The light focuses by the lens will be transmitted onto the retina. This is made of rods and cones arranged in layers, which will transmit light into chemicals and electrical pulses. The retina is located in the back of the eye, and is connected to the optic nerves that will transmit the images the eye sees to the brain so they can be interpreted. The back of the retina, known as the macula, will help interpret the details of the object the eye is working to interpret. The center of the macula, known as the fova will increase the detail of these images to a perceivable point.
Ciliary body is a ring-shaped tissue which holds and controls the movement of the eye lens, and thus, it helps to control the shape of the lens.
The choroid lies between the retina and the sclera, which provides blood supply to the eye. Just like any other portion of the body, the blood supply gives nutrition to the various parts of the eye.
The vitreous humor is the gel located in the back of the eye which helps it hold its shape. This gel takes in nutrients from the ciliary body, aqueous humor and the retinal vessels so the eye can remain healthy. When debris finds its way into the vitreous humor, it causes the eye to perceive “floaters,” or spots that move across the vision area that cannot be attributed to objects in the environment.

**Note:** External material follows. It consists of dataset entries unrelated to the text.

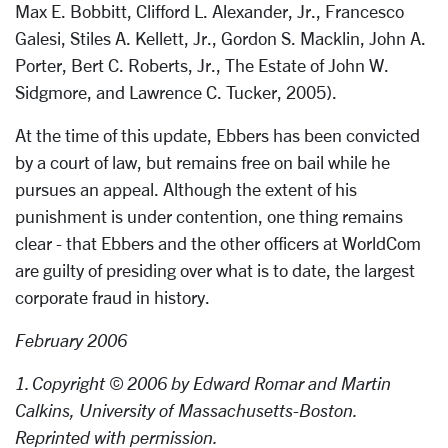
Max E. Bobbitt, Clifford L. Alexander, Jr., Francesco
Galesi, Stiles A. Kellett, Jr., Gordon S. Macklin, John A.
Porter, Bert C. Roberts, Jr., The Estate of John W.
Sidgmore, and Lawrence C. Tucker, 2005).
At the time of this update, Ebbers has been convicted
by a court of law, but remains free on bail while he
pursues an appeal. Although the extent of his
punishment is under contention, one thing remains
clear - that Ebbers and the other officers at WorldCom
are guilty of presiding over what is to date, the largest
corporate fraud in history.
February 2006
1. Copyright © 2006 by Edward Romar and Martin
Calkins, University of Massachusetts-Boston.
Reprinted with permission.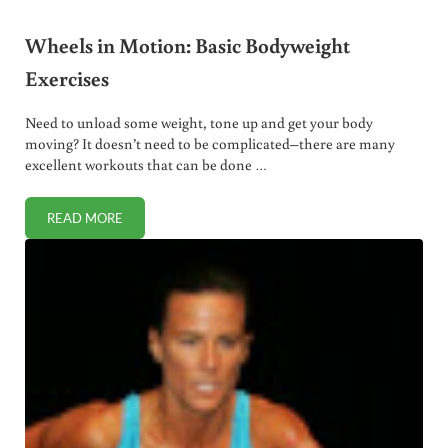
Wheels in Motion: Basic Bodyweight
Exercises
Need to unload some weight, tone up and get your body
moving? It doesn’t need to be complicated–there are many
excellent workouts that can be done …
READ MORE
WHEELS IN MOTION: BASIC BODYWEIGHT EXERCISES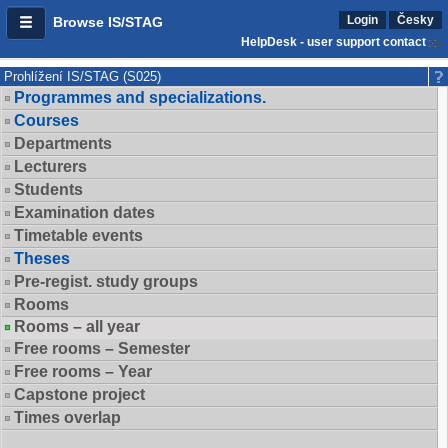
Login
Česky
Browse IS/STAG
HelpDesk - user support contact
Prohlížení IS/STAG (S025)
Programmes and specializations.
Courses
Departments
Lecturers
Students
Examination dates
Timetable events
Theses
Pre-regist. study groups
Rooms
Rooms – all year
Free rooms – Semester
Free rooms – Year
Capstone project
Times overlap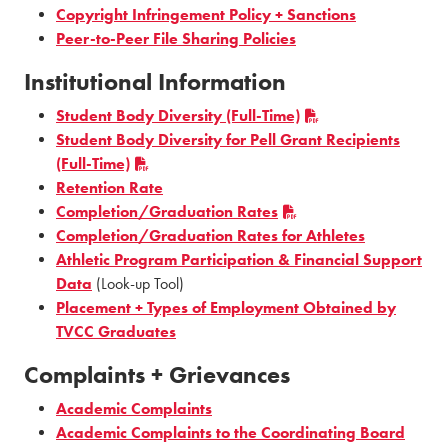
Copyright Infringement Policy + Sanctions
Peer-to-Peer File Sharing Policies
Institutional Information
Student Body Diversity (Full-Time)
Student Body Diversity for Pell Grant Recipients
(Full-Time)
Retention Rate
Completion/Graduation Rates
Completion/Graduation Rates for Athletes
Athletic Program Participation & Financial Support
Data
(Look-up Tool)
Placement + Types of Employment Obtained by
TVCC Graduates
Complaints + Grievances
Academic Complaints
Academic Complaints to the Coordinating Board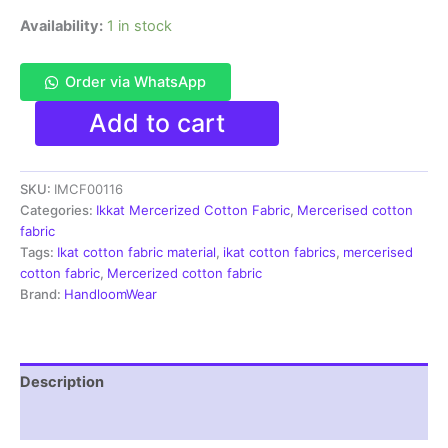
Availability:
1 in stock
Order via WhatsApp
Ikkat
Add to cart
Mercerised
cotton
fabric
SKU:
IMCF00116
material
multi
Categories:
Ikkat Mercerized Cotton Fabric
,
Mercerised cotton
color
fabric
Pochampally
Tags:
Ikat cotton fabric material
,
ikat cotton fabrics
,
mercerised
handloom
cotton fabric
,
Mercerized cotton fabric
product
Brand:
HandloomWear
-
IMCF0117
quantity
Description
Reviews (1)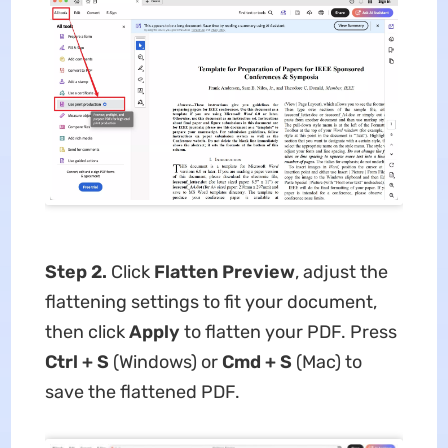
Step 2.
Click
Flatten Preview
, adjust the
flattening settings to fit your document,
then click
Apply
to flatten your PDF. Press
Ctrl + S
(Windows) or
Cmd + S
(Mac) to
save the flattened PDF.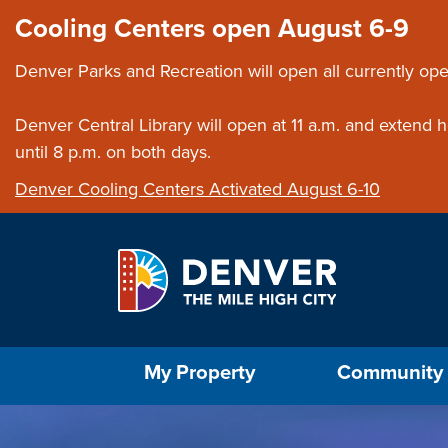
Skip to main content
Close this ann
Cooling Centers open August 6-9
Denver Parks and Recreation will open all currently ope
Denver Central Library will open at 11 a.m. and extend
until 8 p.m. on both days.
Denver Cooling Centers Activated August 6-10
Select the Escape key to close the menu. Foc
My Property
Community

The aqueous humor is a watery substance that fills the eye. It is split into two chambers. The anterior chamber is located in front of the iris, and the posterior chamber is directly behind it. These layers allow the eye to maintain its shape. This liquid is drained through the Schlemm canal so that any buildup in the eye can be removed. If the patient’s aqueous humor is not draining properly, they can develop glaucoma.